QUESTION for Pinker: I partly agree with Pinker that procreation is important for loving your partner. But I would argue that procreation actually can much better explain why partners cheat each other, trying to find a higher chance for procreation, but it doesn't necessarily explain why. So: why would a partner stay with their spouse, as opposed to cheating and trying to find higher chances for procreation. Also, you didn't comment on what Rose said about homosexual love.

PINKER: I actually do have an extensive discussion of love as opposed to lust and sexual desire. I think the long-term commitment that you see in a husband and a wife, or in two close friends, and in homosexual lovers-although I don't talk much about homosexuality in the book-comes from a different dynamic. It's analogous to symbiosis in the natural world.

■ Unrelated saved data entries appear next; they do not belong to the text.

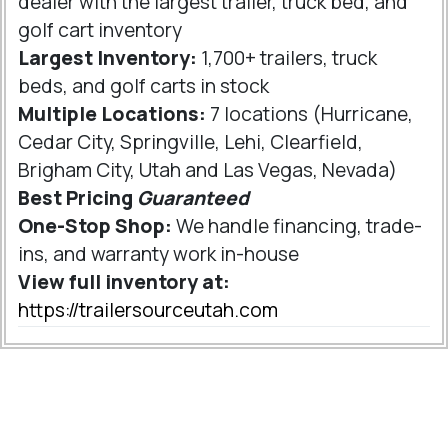
dealer with the largest trailer, truck bed, and
golf cart inventory
Largest Inventory:
1,700+ trailers, truck
beds, and golf carts in stock
Multiple Locations:
7 locations (Hurricane,
Cedar City, Springville, Lehi, Clearfield,
Brigham City, Utah and Las Vegas, Nevada)
Best Pricing
Guaranteed
One-Stop Shop:
We handle financing, trade-
ins, and warranty work in-house
View full inventory at:
https://trailersourceutah.com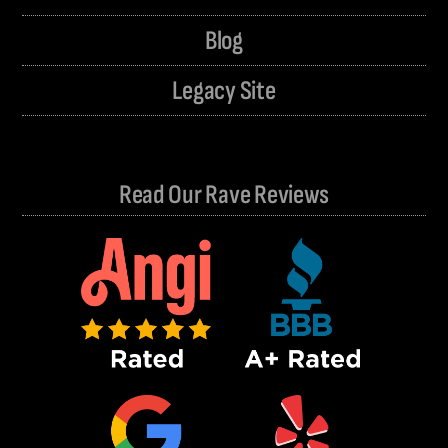
Blog
Legacy Site
Read Our Rave Reviews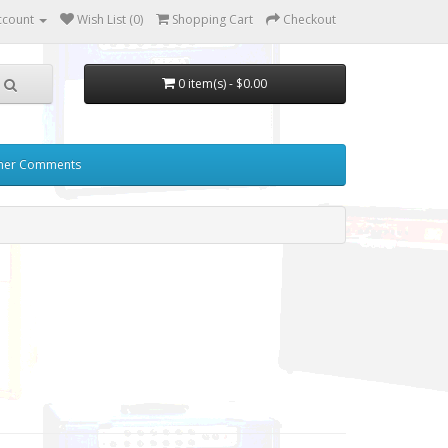
ccount
Wish List (0)
Shopping Cart
Checkout
0 item(s) - $0.00
mer Comments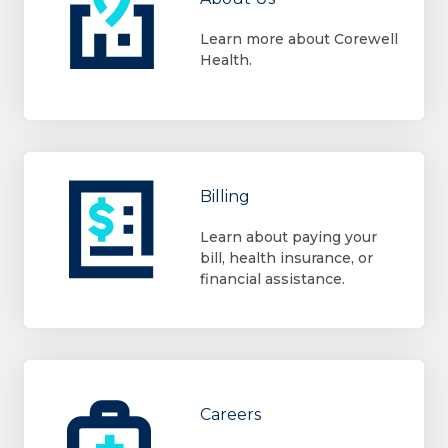
Learn more about Corewell
Health.
Billing
Learn about paying your
bill, health insurance, or
financial assistance.
Careers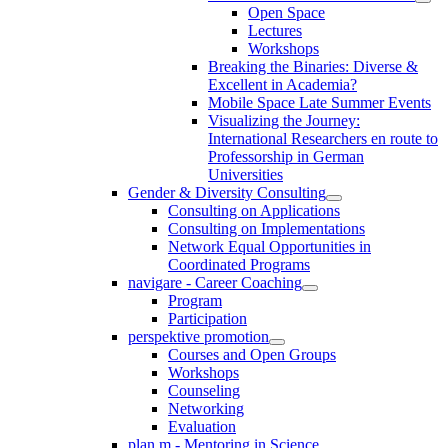
Open Space
Lectures
Workshops
Breaking the Binaries: Diverse &
Excellent in Academia?
Mobile Space Late Summer Events
Visualizing the Journey:
International Researchers en route to
Professorship in German
Universities
Gender & Diversity Consulting
Consulting on Applications
Consulting on Implementations
Network Equal Opportunities in
Coordinated Programs
navigare - Career Coaching
Program
Participation
perspektive promotion
Courses and Open Groups
Workshops
Counseling
Networking
Evaluation
plan m - Mentoring in Science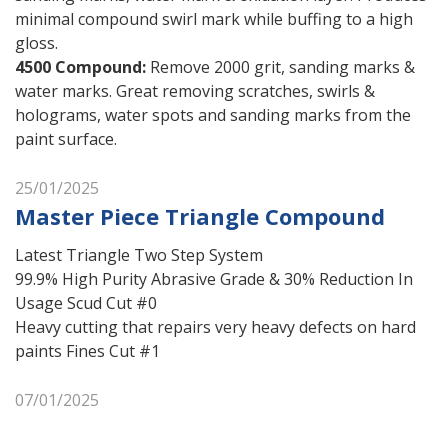
minimal compound swirl mark while buffing to a high
gloss.
4500 Compound
:
Remove 2000 grit, sanding marks &
water marks. Great removing scratches, swirls &
holograms, water spots and sanding marks from the
paint surface.
25/01/2025
Master Piece Triangle Compound
Latest Triangle Two Step System
99.9% High Purity Abrasive Grade & 30% Reduction In
Usage Scud Cut #0
Heavy cutting that repairs very heavy defects on hard
paints Fines Cut #1
07/01/2025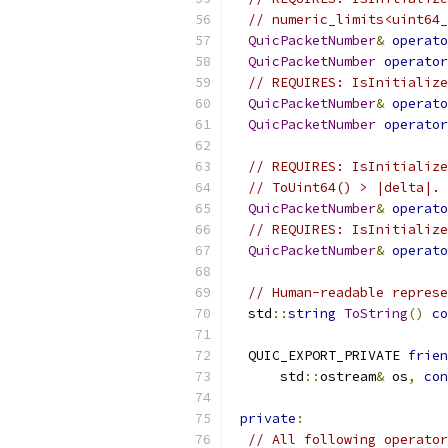
// numeric_limits<uint64_
QuicPacketNumber
&
operato
QuicPacketNumber
operator
// REQUIRES: IsInitialize
QuicPacketNumber
&
operato
QuicPacketNumber
operator
// REQUIRES: IsInitialize
// ToUint64() > |delta|.
QuicPacketNumber
&
operato
// REQUIRES: IsInitialize
QuicPacketNumber
&
operato
// Human-readable represe
  std
::
string
ToString
()
co
  QUIC_EXPORT_PRIVATE 
frien
      std
::
ostream
&
 os
,
con
private
:
// All following operator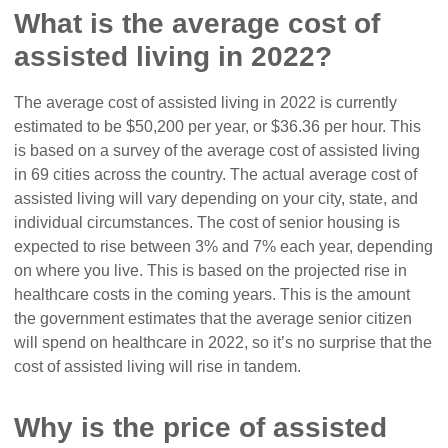
What is the average cost of
assisted living in 2022?
The average cost of assisted living in 2022 is currently
estimated to be $50,200 per year, or $36.36 per hour. This
is based on a survey of the average cost of assisted living
in 69 cities across the country. The actual average cost of
assisted living will vary depending on your city, state, and
individual circumstances. The cost of senior housing is
expected to rise between 3% and 7% each year, depending
on where you live. This is based on the projected rise in
healthcare costs in the coming years. This is the amount
the government estimates that the average senior citizen
will spend on healthcare in 2022, so it’s no surprise that the
cost of assisted living will rise in tandem.
Why is the price of assisted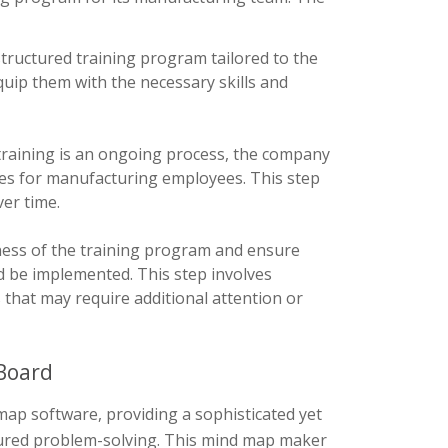
ructured training program tailored to the
ip them with the necessary skills and
training is an ongoing process, the company
es for manufacturing employees. This step
ver time.
eness of the training program and ensure
d be implemented. This step involves
that may require additional attention or
Board
ap software, providing a sophisticated yet
ctured problem-solving. This mind map maker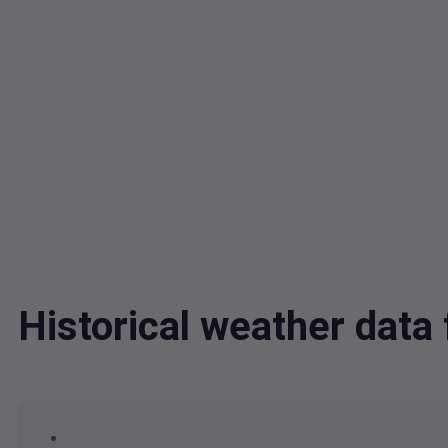
Historical weather dat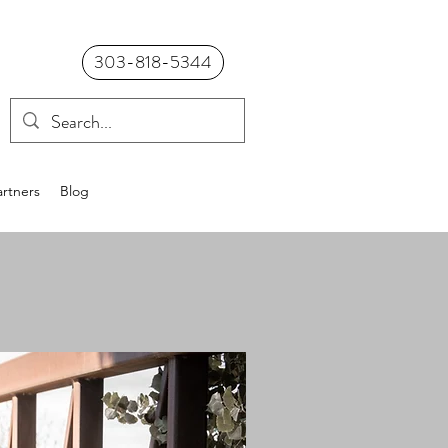
303-818-5344
rtners
Blog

You start off with a commonality of interest, that is, what is good for me is good for someone else. In the case of heterosexual marriage that trigger can be the shared genetic interest in the children, but in the case of close friends it could be things like having common interests, having common enemies, having common tastes, and so on. Once what's good for you is good for someone else, that gives you a stake in their well-being, and so you're apt to value them. If you value them, that makes you more valuable to them, and they're likely to value you, and you can get a positive feedback loop where the coalition of two people with common interests can develop into a long-term attachment. We experience this as the emotion of long-term companionate love. I think that's what keeps married couples together, and what keeps close friends together. It's a different emotion than sexual desire, and it's a different emotion than the head-over-heels infatuation that often gets a couple together to begin with. So love is a set of emotions, and I discuss them separately in the book.

ROSE: Steve has provided a neat cost benefit analysis of the merits of love, and it's precisely the point that I was making before about metaphors which he was so uneasy about. Here's a metaphor and a mode of thinking that he's taken over lock stock and barrel from a particular set of economic theories, and applied with enormous energy and ingenuity by evolutionary psychology. I happen to think it's a very impoverished way of trying to describe much more complex phenomena.